* **ABOUT THIS EXERCISE**: Report all lines from the entries below in which "копию" appears.

++++ RECORDED DATA

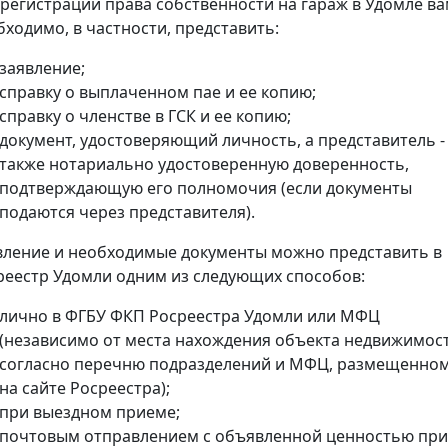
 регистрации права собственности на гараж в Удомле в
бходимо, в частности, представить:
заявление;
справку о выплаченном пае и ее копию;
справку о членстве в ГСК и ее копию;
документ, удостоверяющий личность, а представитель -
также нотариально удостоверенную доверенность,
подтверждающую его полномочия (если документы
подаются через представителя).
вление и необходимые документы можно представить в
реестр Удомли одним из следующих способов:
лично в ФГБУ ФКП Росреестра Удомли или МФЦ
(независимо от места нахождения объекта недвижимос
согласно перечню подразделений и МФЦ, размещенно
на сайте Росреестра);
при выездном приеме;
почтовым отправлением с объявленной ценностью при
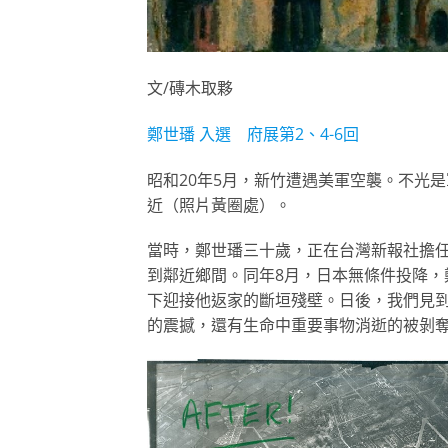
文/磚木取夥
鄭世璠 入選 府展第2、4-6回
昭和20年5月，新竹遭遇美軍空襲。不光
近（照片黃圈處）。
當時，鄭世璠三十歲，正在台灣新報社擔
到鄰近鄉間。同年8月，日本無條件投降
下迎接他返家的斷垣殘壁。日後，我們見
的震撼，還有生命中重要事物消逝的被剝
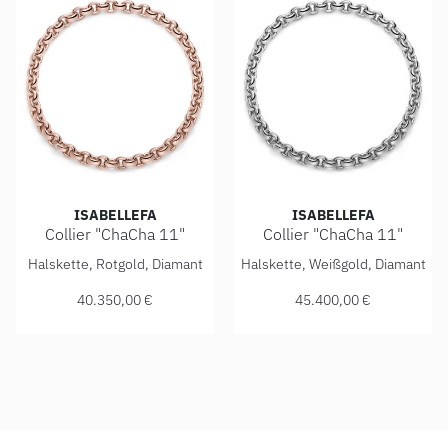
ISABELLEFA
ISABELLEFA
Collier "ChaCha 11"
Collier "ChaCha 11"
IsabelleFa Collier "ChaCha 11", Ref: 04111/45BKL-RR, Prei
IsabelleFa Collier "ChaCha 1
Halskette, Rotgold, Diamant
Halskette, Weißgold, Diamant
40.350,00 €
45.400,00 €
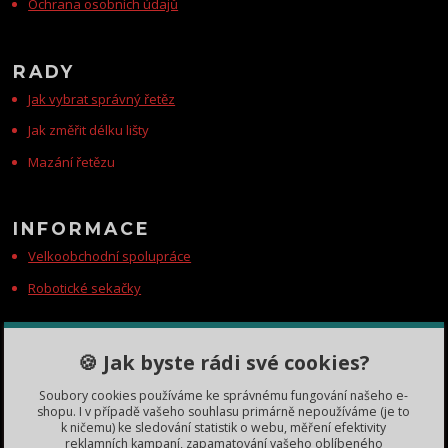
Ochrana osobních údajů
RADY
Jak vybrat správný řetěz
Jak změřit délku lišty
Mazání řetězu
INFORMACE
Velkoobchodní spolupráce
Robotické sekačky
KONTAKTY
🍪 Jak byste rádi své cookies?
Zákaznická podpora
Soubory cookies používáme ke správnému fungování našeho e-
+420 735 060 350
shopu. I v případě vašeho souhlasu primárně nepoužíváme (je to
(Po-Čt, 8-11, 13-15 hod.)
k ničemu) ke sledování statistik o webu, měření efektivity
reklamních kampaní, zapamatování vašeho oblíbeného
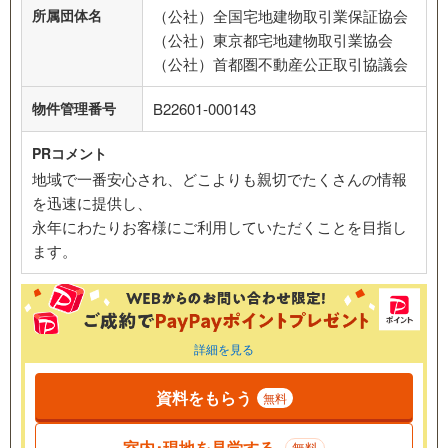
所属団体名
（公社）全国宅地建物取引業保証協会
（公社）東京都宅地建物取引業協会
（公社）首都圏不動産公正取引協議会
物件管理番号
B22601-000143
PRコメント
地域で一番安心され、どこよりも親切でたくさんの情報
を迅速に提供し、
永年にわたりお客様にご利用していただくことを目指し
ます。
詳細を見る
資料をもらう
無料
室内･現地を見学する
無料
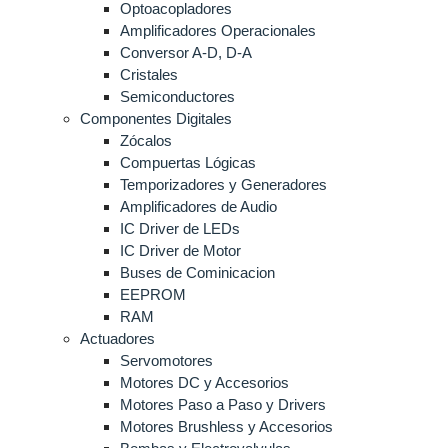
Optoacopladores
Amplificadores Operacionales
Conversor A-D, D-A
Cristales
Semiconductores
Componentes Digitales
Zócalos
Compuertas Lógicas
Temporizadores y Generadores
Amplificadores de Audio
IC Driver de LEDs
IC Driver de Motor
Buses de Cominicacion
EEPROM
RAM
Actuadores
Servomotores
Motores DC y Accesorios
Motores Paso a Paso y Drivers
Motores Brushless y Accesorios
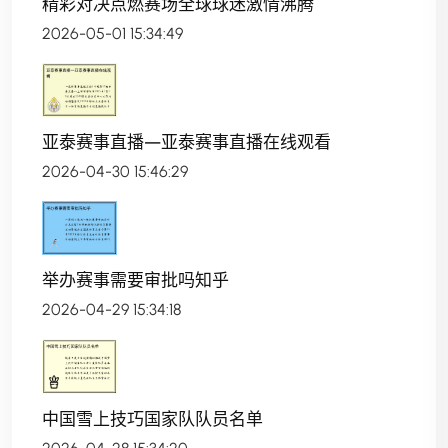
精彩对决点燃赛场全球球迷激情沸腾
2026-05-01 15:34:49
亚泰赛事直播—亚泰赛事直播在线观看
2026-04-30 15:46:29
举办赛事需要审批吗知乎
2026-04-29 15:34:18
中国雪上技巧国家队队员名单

++++++++

* **TASK ANSWER**:
справку о выплаченном пае и ее копию;
справку о членстве в ГСК и ее копию;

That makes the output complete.